18 of 504 comments (clear)

  1. Caffeine by Lindsay+Lohan · · Score: 5, Funny

    It's hardly coincidental that coffee and tea caught on in Europe just as the first factories were bringing in the industrial revolution.

    The widespread use of caffeinated drinks helped transform human economies from farm to factory. Boiling water helped decrease disease among city workers. And caffeine kept them from falling asleep over the machinery.

    In a sense, caffeine is the drug that made the modern world possible. And the more modern our world gets, the more we seem to need it. Without that useful jolt of coffee--or Diet Coke or Red Bull--to get us out of bed and back to work, the world of the average /.'er wouldn't exist.

    1. Re:Caffeine by morgan_greywolf · · Score: 5, Funny

      Only a Slashdot would we see this explanation modded up insightful... ;)

    2. Re:Caffeine by meringuoid · · Score: 5, Interesting
      Boiling water helped decrease disease among city workers.

      This may actually be a major component in why the Industrial Revolution took off in England.

      Between the fall of Rome and the rise of London, the only cities on earth to approach a million in population were in China. Once the tea culture took root in England, the habit of boiling water allowed urbanisation to increase dramatically, where hitherto cities had been limited by our frankly shocking approach to sanitation.

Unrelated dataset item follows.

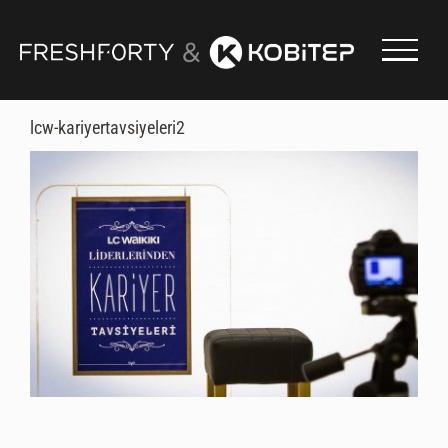
Skip
to
content
lcw-kariyertavsiyeleri2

      Well, that and the establishment of imperial trade routes across the world, the merger with Holland linking British resources with Dutch financing, the convenience of not having to spend much on the army and instead putting all that money into boats (see Imperial Trade Routes above for the uses we found for 'em)...

      --
      Real Daleks don't climb stairs - they level the building.
    3. Re:Caffeine by Anonymous Coward · · Score: 5, Insightful

      Like all other drugs, caffeine loses its effect unless you keep increasing the dose. The stimulating effect of caffeine is vastly overestimated and doesn't last if you keep "using". If you don't believe this, don't consume caffeine in any form for half a year and then see what effect a single cup of coffee has on you after you've been weaned of caffeine. I would suggest that caffeine causes more accidents by making people think they can stay awake with coffee than it prevents by keeping people awake a little longer.

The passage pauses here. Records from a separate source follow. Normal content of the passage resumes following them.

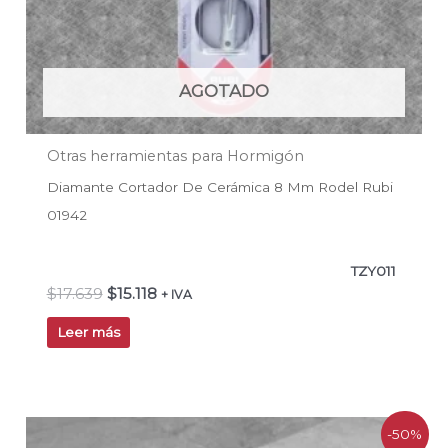
AGOTADO
Otras herramientas para Hormigón
Diamante Cortador De Cerámica 8 Mm Rodel Rubi
01942
TZY011
$
17.639
$
15.118
+ IVA
Leer más
El
El
-50%
precio
precio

    4. Re:Caffeine by fm6 · · Score: 5, Interesting

      You make a very good point. I can think of a few additional facts that back you up.

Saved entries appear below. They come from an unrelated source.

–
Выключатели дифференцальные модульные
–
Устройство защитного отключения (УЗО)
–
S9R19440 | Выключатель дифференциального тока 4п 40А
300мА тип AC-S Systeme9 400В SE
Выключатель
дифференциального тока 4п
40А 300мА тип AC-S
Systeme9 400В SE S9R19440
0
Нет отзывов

      You mention infected water. People were actually aware of this problem, and had a strategy to avoid it: they only drank alcoholic beverages. In pre-industrial times most western people were (by modern standards) total lushes. Not exactly conducive to industrialization.

      During the early stages of the industrial revolution, there was a huge demand for tea. Every American schoolchild knows about the hassles over the colonial tax on tea. Various western powers actually invaded China to establish their right to export tea. (The Chinese didn't mind selling the tea, but they didn't care for the traders importing opium to pay for it.)

      Unfortunately, most of the moderators don't get that you're serious. Most of your mods are "funny" and there was at least one "flamebait". I'll say it again: the moderator pool sucks.

    5. Re:Caffeine by bladesjester · · Score: 5, Informative

      In pre-industrial times most western people were (by modern standards) total lushes. Not exactly conducive to industrialization.

      Actually, most of the beer consumed in England and Europe during the day was what would be considered "small beer". It was only about 2.5% alcohol (enough to kill bacteria, but not enough to cause dehydration like stronger drinks or really to cause much in the way of intoxication). It was safer than the local untreated water and yet not so alcoholic that it would cause any significant imparement.

      In addition, in several parts of Europe, beer was almost bread in a bottle. It had a great deal of carbs and a fair amount of protein. That was important because there wasn't always a lot of food and, as a side effect, the composition of the beer basically helped to slow the body's assimilation of the alcohol because it was working to process food at the same time.

      --
      Everything I need to know I learned by killing smart people and eating their brains.
  2. Another thought... by moore.dustin · · Score: 5, Insightful

    I can see how one may come to his conclusion. It is certainly not unreasonable. I do have another thought that is in line with this thinking.

    Would the better literacy and general education not yield more technology which would result in increased production? Sure longer working hours contribute, but generally speaking, if you have more educated people, you have more people thinking constructively. I tend to think that the longer hours were a not large contribution, but rather, what people were able to do in those hours was the bigger issue. So really, the better education allowed people to develop ways to produce more by changing how the labor did something instead of just doing something for longer.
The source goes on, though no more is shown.